Directions:
Using the entries below, write out the line with "Каталог товаров", the line with "Корпуса фильтров", and every line in between, exactly as each is written.
Provided data Start Marker
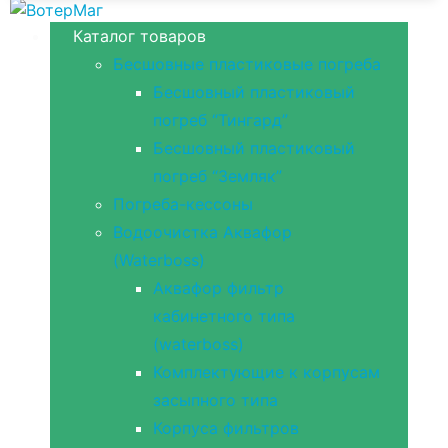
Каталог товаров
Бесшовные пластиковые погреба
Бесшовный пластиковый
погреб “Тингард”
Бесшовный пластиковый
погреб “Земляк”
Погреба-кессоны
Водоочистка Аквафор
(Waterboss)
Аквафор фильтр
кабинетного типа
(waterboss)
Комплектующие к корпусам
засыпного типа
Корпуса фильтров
Provided data End Marker
Provided data Start Marker
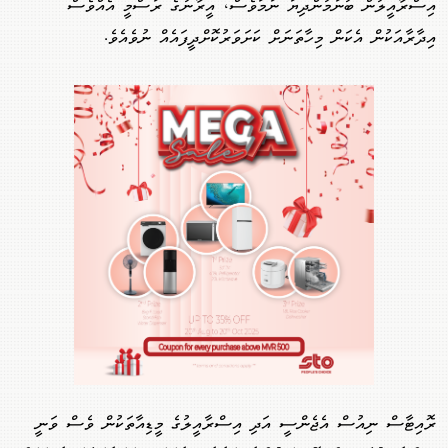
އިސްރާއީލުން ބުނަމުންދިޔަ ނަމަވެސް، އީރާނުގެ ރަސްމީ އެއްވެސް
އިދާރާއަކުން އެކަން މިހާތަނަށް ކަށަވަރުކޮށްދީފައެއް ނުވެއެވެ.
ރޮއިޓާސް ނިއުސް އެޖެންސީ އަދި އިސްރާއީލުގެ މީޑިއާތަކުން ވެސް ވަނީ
Provided data End Marker
Expected answer:
Каталог товаров
Бесшовные пластиковые погреба
Бесшовный пластиковый
погреб “Тингард”
Бесшовный пластиковый
погреб “Земляк”
Погреба-кессоны
Водоочистка Аквафор
(Waterboss)
Аквафор фильтр
кабинетного типа
(waterboss)
Комплектующие к корпусам
засыпного типа
Корпуса фильтров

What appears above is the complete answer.